Hemoglobin vs. Glucose has higher accuracy than White Blood Cell Count vs. Glucose for predicting Class of CKD.

Because the latter plot shows that the separation between the two attributes is not so clean.


3D Static Scatter

Although we already know which two attributes have better accuracy, how about three of them?

The 3D Scatter: KNN of CKD shows that the accuracy of three attributes seems not better than Hemoglobin vs. Glucose. Therefore, for resource-saving, we will focus on Hemoglobin vs. Glucose.


2D Animated Scatter

Let’s see how module KNN works.

For k=1, KNN will find 1 nearest train point to the test point. Then assign the same Class as the 1 nearest train point to the test point.

For k>1, KNN will find k nearest train points to the test point. Then assign the most frequent Class of the k nearest points to the test point.

For higher resolution, please run KNN-of-CKD.ipynb on your local machine.


2D Static Scatter with Decision Boundary

What if all of the points on the plot are available for predicting?
Assume we have unlimited data from patients and the data have huge variations. The Decision Boundary can simulate this scenario.
You can see the transparent dots and opaque dots on the scatter plot.
The boundary between them is Decision Boundary.
Any new point that more close to the side of blue will be classified as CKD; vice versa, Any new point that more close to the side of gold will be classified as healthy.


Predictions and Best k

Now we have the best attributes. And we know how KNN works.

But what k is proper to forecast the Class?

KNN has a method best_k to help the user make a decision.

Let’s see the current predictions.

Hemoglobin Glucose White Blood Cell Count Class Predicted Class
0 -0.030400 -0.376028 0.809777 0.0 0.0
1 0.213242 -0.484162 -0.569768 0.0 0.0
2 -3.685029 0.689873 -0.986840 1.0 1.0
3 0.700526 -0.406923 0.617283 0.0 0.0
4 1.292227 -0.175206 -0.473521 0.0 0.0
... ... ... ... ... ...
74 -1.283416 -0.221549 3.408455 1.0 1.0
75 -2.223178 1.910252 0.424788 1.0 1.0
76 0.282854 -0.298788 0.296458 0.0 0.0
77 -2.083954 0.643529 0.232293 1.0 1.0
78 -1.283416 -0.947597 3.344290 1.0 1.0

We can also calculate the accuracy of the model.

For each row in DataFrame predictions, we can count the number of column Predicted Class that is the same as the column Class. Then let it divided by the length of the DataFrame test. The result is the accuracy under the current train test distribution.

The current Accuracy is 0.9746835443037974.


So let’s see how KNN makes a prediction for each row.

The 1st row of the DataFrame test is the 1st row in the DataFrame predictions. The Class is 0, and the Predicted Class is 0, too.

Hemoglobin Glucose White Blood Cell Count Class
119 -0.0304 -0.376028 0.809777 0

The top k(k=5) nearest neighbors to the 1st row in test.

Hemoglobin Glucose White Blood Cell Count Class distance
137 0.039212 -0.530506 -0.666015 0 0.169438
156 0.178436 -0.267893 -0.409356 0 0.235171
78 -0.065206 -0.623193 0.039798 0 0.249604
60 0.074018 -0.144310 0.328540 0 0.254158
120 -0.239236 -0.221549 -1.051005 0 0.259761

We can call function _distance to get the top k nearest neighbors.
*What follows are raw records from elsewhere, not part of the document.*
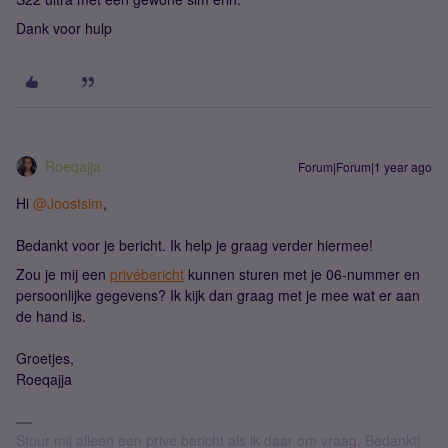
Dank voor hulp
Roeqajja
Forum|Forum|1 year ago
Hi ​
@Joostsim
,
Bedankt voor je bericht. Ik help je graag verder hiermee!
Zou je mij een
privébericht
kunnen sturen met je 06-nummer en
persoonlijke gegevens? Ik kijk dan graag met je mee wat er aan
de hand is.
Groetjes,
Roeqajja
Stuur mij alleen een privé bericht als ik daar om vraag. Bedankt!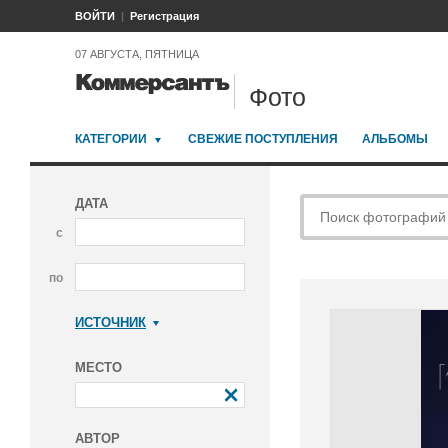
ВОЙТИ
Регистрация
07 АВГУСТА, ПЯТНИЦА
Фото
КАТЕГОРИИ
СВЕЖИЕ ПОСТУПЛЕНИЯ
АЛЬБОМЫ
ДАТА
с
по
ИСТОЧНИК
Коммерсантъ
МЕСТО
АВТОР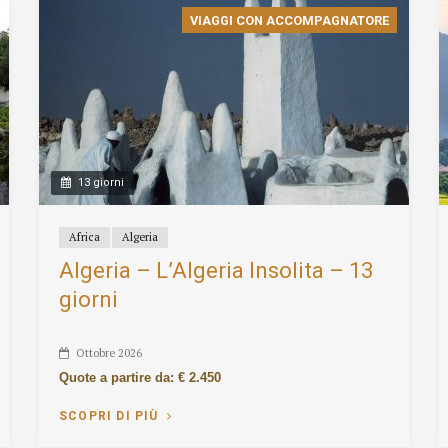
VIAGGI CON ACCOMPAGNATORE
13 giorni
Africa
Algeria
Algeria – L’Algeria Insolita – 13
giorni
Ottobre 2026
Quote a partire da: € 2.450
SCOPRI DI PIÙ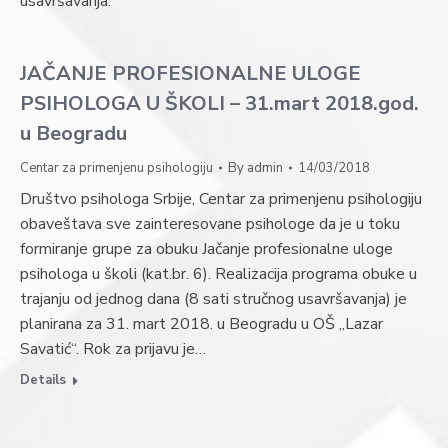
usavršavanja.
JAČANJE PROFESIONALNE ULOGE
PSIHOLOGA U ŠKOLI – 31.mart 2018.god.
u Beogradu
Centar za primenjenu psihologiju
By
admin
14/03/2018
Društvo psihologa Srbije, Centar za primenjenu psihologiju
obaveštava sve zainteresovane psihologe da je u toku
formiranje grupe za obuku Jačanje profesionalne uloge
psihologa u školi (kat.br. 6). Realizacija programa obuke u
trajanju od jednog dana (8 sati stručnog usavršavanja) je
planirana za 31. mart 2018. u Beogradu u OŠ „Lazar
Savatić“. Rok za prijavu je…
Details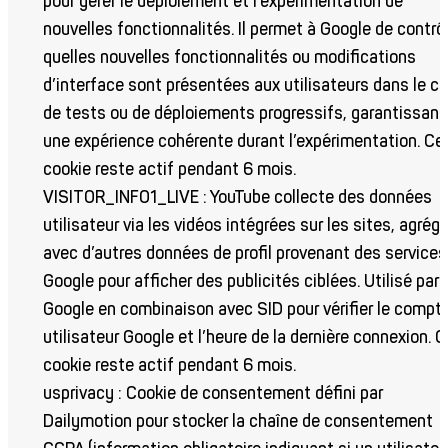
pour gérer le déploiement et l’expérimentation de
nouvelles fonctionnalités. Il permet à Google de contrô
quelles nouvelles fonctionnalités ou modifications
d’interface sont présentées aux utilisateurs dans le c
de tests ou de déploiements progressifs, garantissant
une expérience cohérente durant l’expérimentation. Ce
cookie reste actif pendant 6 mois.
VISITOR_INFO1_LIVE : YouTube collecte des données
utilisateur via les vidéos intégrées sur les sites, agrég
avec d’autres données de profil provenant des services
Google pour afficher des publicités ciblées. Utilisé par
Google en combinaison avec SID pour vérifier le compt
utilisateur Google et l’heure de la dernière connexion. C
cookie reste actif pendant 6 mois.
usprivacy : Cookie de consentement défini par
Dailymotion pour stocker la chaîne de consentement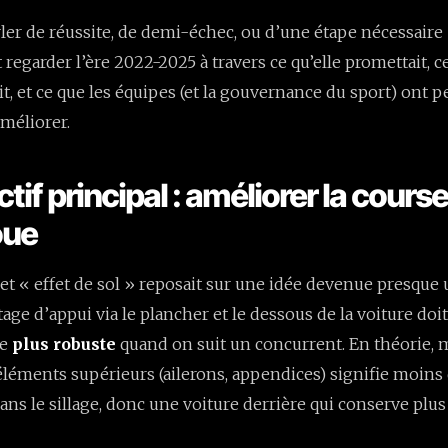
arler de réussite, de demi-échec, ou d’une étape nécessaire
t regarder l’ère 2022-2025 à travers ce qu’elle promettait, ce
t, et ce que les équipes (et la gouvernance du sport) ont
méliorer.
ectif principal : améliorer la cours
oue
et « effet de sol » reposait sur une idée devenue presque
age d’appui via le plancher et le dessous de la voiture doi
ue
plus robuste
quand on suit un concurrent. En théorie, 
 éléments supérieurs (ailerons, appendices) signifie moins
ans le sillage, donc une voiture derrière qui conserve plus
All of the neighbors are 0, so the Predicted Class of this point is 0.


The predict function works well.

It’s time to calculate the best k.

The best_k method concatenates train and test in the KNN instance. So KNN instance has a complete DataFrame ckd. Then it splits the ckd into train and test for 100 times. For each repetition, it stores the current Accuracy according to the current k. Finally, it returns the average Accuracy for each k.

For example, I passed k = 5 to the best_k function. Then it returned the average accuracy of 100 repetitions for k from 1 to 5.
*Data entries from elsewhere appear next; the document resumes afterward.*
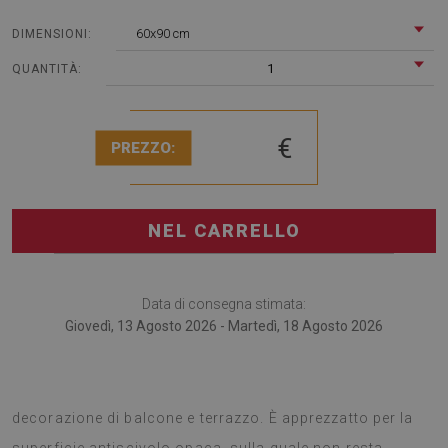
60x90 cm
DIMENSIONI:
1
QUANTITÀ:
€
PREZZO:
NEL CARRELLO
Data di consegna stimata:
Giovedì, 13 Agosto 2026 - Martedì, 18 Agosto 2026
I tappeti da esterno sono alla moda accessorio per La
decorazione di balcone e terrazzo. È apprezzatto per la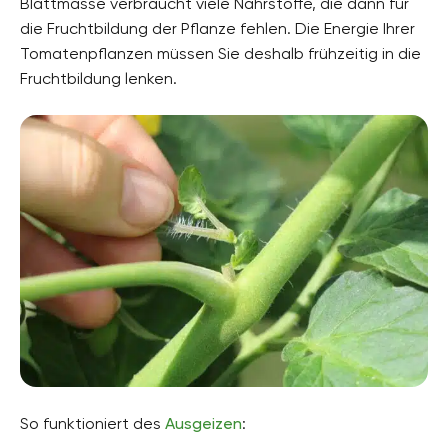
Blattmasse verbraucht viele Nährstoffe, die dann für
die Fruchtbildung der Pflanze fehlen. Die Energie Ihrer
Tomatenpflanzen müssen Sie deshalb frühzeitig in die
Fruchtbildung lenken.
So funktioniert des
Ausgeizen
: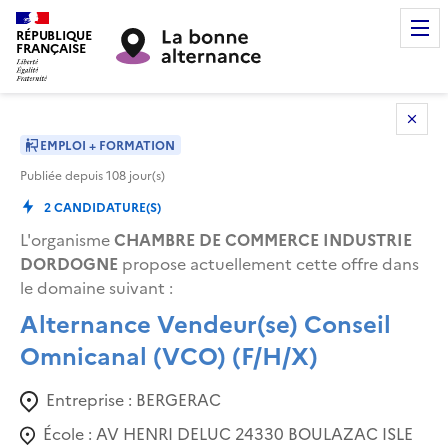
RÉPUBLIQUE
FRANÇAISE
EMPLOI + FORMATION
Publiée depuis
108
jour(s)
2
CANDIDATURE(S)
L'organisme
CHAMBRE DE COMMERCE INDUSTRIE
DORDOGNE
propose actuellement cette offre dans
le domaine suivant
:
Alternance Vendeur(se) Conseil
Omnicanal (VCO) (F/H/X)
Entreprise :
BERGERAC
École :
AV HENRI DELUC 24330 BOULAZAC ISLE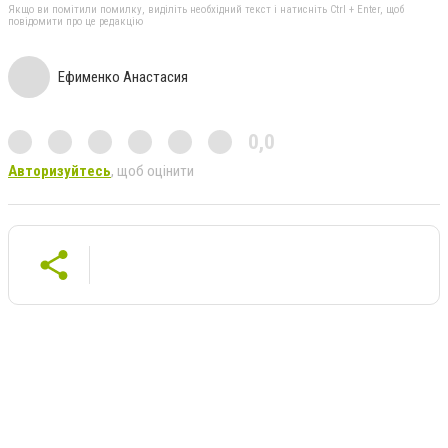
Якщо ви помітили помилку, виділіть необхідний текст і натисніть Ctrl + Enter, щоб
повідомити про це редакцію
Ефименко Анастасия
0,0
Авторизуйтесь
, щоб оцінити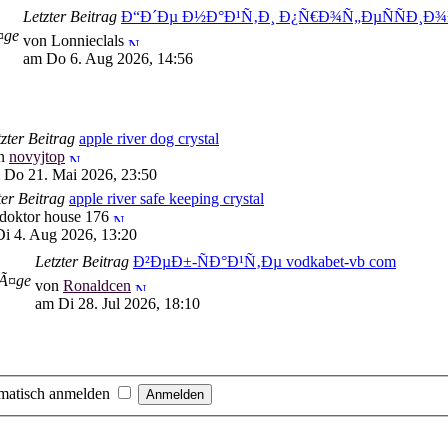
Letzter Beitrag
Ð“Ð´Ðµ Ð½Ð°Ð¹Ñ‚Ð¸ Ð¿Ñ€Ð¾Ñ„ÐµÑÑÐ¸
¤ge
von Lonnieclals
am Do 6. Aug 2026, 14:56
zter Beitrag
apple river dog crystal
n
novyjtop
 Do 21. Mai 2026, 23:50
ter Beitrag
apple river safe keeping crystal
doktor house 176
i 4. Aug 2026, 13:20
Letzter Beitrag
Ð²ÐµÐ±-ÑÐ°Ð¹Ñ‚Ðµ vodkabet-vb com
rÃ¤ge
von
Ronaldcen
am Di 28. Jul 2026, 18:10
matisch anmelden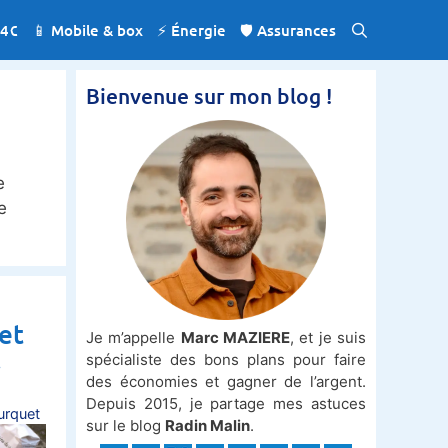
 4€
📱 Mobile & box
⚡️ Énergie
🛡️ Assurances
Bienvenue sur mon blog !
e
e
 et
Je m’appelle
Marc MAZIERE
, et je suis
€
spécialiste des bons plans pour faire
des économies et gagner de l’argent.
Depuis 2015, je partage mes astuces
urquet
sur le blog
Radin Malin
.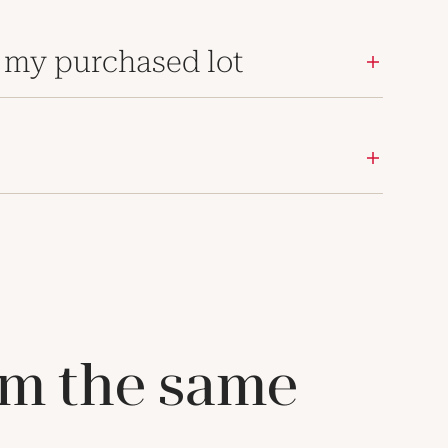
 my purchased lot
om the same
k Average Accuracy of 100 Boostrap
0 1 0.983671
2 3 0.982025
1 2 0.981139
4 5 0.977975
3 4 0.977468

Conclusion

With k=1 and the attributes of Hemoglobin and Glucose, We have 98.56% accuracy for predicting if a person has CKD by applying the KNN algorithm.

The CKD dataset has a clear separation in Hemoglobin and Glucose. Thus we only need these two attributes with k=1 to make an accurate prediction. For more complicated datasets, we can use more than two attributes and let the KNN module find the best k for prediction.